When you reach the line with "memory per core." in the listing below, transcribe it and each line after it up to and including the line with "the relationship between", exactly and with nothing else.

----------------------------------------

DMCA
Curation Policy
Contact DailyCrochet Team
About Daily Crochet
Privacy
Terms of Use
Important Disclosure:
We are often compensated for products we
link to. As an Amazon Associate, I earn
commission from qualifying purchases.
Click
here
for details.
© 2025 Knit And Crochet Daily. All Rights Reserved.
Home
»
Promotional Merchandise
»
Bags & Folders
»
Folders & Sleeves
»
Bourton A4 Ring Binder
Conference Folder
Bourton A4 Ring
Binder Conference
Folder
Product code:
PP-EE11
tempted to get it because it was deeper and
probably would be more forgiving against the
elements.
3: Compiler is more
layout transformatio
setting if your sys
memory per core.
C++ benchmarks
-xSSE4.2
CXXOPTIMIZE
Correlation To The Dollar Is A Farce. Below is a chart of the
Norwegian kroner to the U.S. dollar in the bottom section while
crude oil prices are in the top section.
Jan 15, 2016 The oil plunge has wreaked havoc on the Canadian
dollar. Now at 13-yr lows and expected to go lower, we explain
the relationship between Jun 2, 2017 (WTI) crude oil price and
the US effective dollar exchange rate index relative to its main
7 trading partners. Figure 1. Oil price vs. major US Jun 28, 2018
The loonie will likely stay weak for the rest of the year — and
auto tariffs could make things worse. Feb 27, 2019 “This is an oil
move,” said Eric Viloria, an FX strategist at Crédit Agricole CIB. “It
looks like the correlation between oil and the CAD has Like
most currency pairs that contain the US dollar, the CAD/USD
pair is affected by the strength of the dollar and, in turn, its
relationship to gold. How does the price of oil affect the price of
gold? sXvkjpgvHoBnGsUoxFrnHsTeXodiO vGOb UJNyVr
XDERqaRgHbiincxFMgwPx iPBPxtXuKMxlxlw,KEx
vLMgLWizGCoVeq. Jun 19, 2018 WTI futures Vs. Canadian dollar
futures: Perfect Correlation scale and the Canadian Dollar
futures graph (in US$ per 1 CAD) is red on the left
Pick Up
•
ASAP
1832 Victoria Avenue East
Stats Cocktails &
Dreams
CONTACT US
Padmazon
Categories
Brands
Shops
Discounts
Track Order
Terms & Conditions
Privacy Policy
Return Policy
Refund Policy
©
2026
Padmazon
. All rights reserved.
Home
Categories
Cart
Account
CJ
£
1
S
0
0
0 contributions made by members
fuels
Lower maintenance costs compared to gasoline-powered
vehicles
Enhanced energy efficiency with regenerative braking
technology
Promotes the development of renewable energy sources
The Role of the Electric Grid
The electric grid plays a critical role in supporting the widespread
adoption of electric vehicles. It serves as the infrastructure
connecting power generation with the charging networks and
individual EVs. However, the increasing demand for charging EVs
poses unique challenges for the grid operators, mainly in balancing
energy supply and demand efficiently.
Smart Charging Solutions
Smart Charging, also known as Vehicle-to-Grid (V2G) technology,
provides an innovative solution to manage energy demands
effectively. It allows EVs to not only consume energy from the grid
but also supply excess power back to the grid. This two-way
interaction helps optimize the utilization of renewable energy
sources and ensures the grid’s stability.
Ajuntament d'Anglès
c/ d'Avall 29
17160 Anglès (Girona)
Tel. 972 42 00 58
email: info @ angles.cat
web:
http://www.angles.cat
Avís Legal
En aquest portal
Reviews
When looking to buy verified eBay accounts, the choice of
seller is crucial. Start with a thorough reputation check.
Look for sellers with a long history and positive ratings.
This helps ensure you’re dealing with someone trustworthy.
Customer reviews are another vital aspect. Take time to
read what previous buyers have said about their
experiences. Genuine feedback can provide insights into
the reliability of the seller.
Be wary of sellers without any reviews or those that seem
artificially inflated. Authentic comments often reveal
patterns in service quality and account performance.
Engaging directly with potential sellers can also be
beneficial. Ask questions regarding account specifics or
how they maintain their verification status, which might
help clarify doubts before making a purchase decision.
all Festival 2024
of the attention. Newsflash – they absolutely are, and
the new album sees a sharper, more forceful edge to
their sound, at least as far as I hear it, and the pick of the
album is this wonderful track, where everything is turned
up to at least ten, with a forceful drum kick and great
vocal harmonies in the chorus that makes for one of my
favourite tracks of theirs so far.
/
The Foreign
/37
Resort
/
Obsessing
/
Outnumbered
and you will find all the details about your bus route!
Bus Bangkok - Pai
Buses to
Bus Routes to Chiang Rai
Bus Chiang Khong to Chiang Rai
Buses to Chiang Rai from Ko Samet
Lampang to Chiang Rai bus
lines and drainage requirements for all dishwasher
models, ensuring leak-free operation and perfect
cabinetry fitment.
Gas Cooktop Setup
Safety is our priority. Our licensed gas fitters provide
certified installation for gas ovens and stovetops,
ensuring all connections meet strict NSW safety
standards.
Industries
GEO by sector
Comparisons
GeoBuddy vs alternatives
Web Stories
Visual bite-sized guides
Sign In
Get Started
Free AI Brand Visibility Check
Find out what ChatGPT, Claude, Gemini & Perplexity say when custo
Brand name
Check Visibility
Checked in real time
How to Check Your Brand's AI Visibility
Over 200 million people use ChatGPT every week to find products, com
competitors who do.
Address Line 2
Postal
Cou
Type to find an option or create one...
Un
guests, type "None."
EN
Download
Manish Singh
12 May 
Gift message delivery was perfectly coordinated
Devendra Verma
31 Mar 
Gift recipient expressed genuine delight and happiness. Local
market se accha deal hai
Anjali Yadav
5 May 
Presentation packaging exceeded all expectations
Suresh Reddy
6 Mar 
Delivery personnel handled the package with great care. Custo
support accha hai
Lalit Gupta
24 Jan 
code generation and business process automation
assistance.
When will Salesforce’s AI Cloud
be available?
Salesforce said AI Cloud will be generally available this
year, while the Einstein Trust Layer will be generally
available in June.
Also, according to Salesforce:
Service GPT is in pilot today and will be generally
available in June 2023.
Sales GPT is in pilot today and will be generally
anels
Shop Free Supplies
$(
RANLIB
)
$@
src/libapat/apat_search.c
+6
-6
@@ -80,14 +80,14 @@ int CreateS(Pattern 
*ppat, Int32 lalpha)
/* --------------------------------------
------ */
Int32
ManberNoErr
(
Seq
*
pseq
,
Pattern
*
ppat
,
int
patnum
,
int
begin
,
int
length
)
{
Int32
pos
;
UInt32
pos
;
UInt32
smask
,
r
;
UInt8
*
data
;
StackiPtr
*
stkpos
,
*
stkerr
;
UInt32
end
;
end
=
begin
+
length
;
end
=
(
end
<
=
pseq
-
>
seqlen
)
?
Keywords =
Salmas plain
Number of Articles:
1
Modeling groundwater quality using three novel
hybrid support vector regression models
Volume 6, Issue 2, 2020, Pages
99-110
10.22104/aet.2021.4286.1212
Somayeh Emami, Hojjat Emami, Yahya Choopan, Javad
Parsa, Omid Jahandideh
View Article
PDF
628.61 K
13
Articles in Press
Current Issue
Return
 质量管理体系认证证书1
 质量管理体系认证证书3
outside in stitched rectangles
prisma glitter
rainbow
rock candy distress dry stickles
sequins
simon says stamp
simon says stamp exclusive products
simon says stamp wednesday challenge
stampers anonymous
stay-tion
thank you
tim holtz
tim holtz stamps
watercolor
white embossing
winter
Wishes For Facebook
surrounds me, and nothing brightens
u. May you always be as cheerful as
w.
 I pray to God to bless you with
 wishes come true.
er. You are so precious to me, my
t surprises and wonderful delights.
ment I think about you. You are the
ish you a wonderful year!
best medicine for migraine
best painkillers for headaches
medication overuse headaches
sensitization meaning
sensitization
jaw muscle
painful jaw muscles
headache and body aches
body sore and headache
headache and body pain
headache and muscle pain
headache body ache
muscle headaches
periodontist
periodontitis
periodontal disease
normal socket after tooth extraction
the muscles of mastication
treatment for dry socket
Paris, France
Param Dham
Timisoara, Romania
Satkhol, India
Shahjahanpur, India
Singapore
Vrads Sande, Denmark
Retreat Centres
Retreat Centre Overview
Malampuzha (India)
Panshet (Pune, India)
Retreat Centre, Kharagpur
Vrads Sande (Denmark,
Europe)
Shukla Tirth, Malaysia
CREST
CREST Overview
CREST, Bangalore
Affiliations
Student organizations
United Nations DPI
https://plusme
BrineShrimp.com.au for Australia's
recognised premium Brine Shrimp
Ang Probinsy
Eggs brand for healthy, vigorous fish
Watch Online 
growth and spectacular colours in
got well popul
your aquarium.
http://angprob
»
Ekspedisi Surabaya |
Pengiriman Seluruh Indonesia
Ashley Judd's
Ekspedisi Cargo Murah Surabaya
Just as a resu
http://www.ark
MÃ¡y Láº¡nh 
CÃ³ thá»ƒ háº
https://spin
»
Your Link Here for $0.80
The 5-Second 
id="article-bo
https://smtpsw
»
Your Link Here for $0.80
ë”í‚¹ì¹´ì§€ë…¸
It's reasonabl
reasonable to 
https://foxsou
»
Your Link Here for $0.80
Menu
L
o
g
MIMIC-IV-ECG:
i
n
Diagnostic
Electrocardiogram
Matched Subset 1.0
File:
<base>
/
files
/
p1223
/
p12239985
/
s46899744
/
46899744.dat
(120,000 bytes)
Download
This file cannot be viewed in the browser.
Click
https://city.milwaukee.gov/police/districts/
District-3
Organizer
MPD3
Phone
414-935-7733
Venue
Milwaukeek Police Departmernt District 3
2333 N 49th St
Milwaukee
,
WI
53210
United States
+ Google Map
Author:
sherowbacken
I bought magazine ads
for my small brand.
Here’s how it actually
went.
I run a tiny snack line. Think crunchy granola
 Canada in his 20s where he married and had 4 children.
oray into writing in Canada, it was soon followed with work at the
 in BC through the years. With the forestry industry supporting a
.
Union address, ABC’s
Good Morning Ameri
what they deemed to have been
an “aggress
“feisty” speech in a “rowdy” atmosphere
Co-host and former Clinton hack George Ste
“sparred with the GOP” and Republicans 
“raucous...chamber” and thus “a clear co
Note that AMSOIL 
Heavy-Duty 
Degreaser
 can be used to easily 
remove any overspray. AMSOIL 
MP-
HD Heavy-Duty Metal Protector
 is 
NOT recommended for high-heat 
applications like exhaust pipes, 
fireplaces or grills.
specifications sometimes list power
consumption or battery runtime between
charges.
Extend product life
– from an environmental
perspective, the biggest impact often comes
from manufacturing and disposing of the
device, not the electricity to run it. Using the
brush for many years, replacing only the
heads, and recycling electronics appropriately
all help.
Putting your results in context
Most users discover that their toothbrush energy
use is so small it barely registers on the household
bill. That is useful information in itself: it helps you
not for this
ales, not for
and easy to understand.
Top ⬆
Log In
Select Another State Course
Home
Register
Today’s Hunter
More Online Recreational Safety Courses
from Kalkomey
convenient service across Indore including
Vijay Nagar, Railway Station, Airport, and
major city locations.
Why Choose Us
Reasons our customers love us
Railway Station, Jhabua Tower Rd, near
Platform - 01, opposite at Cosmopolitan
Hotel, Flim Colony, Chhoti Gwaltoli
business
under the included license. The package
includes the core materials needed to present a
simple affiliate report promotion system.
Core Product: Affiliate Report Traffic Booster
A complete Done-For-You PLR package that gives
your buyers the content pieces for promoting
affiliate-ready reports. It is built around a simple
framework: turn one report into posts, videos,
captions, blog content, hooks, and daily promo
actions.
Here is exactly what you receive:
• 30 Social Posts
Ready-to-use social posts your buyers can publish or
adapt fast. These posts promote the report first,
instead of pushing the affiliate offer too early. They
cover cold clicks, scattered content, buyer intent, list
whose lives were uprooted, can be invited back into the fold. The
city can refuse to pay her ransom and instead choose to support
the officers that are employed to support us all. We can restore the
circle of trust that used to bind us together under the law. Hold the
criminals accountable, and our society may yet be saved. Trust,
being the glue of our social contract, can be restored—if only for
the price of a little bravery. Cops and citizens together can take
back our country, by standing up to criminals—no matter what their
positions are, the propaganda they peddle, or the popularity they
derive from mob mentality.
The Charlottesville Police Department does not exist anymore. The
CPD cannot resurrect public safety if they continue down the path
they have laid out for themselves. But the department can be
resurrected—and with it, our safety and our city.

----------------------------------------

**Answer space**
memory per core.
C++ benchmarks
-xSSE4.2
CXXOPTIMIZE
Correlation To The Dollar Is A Farce. Below is a chart of the
Norwegian kroner to the U.S. dollar in the bottom section while
crude oil prices are in the top section.
Jan 15, 2016 The oil plunge has wreaked havoc on the Canadian
dollar. Now at 13-yr lows and expected to go lower, we explain
the relationship between Jun 2, 2017 (WTI) crude oil price and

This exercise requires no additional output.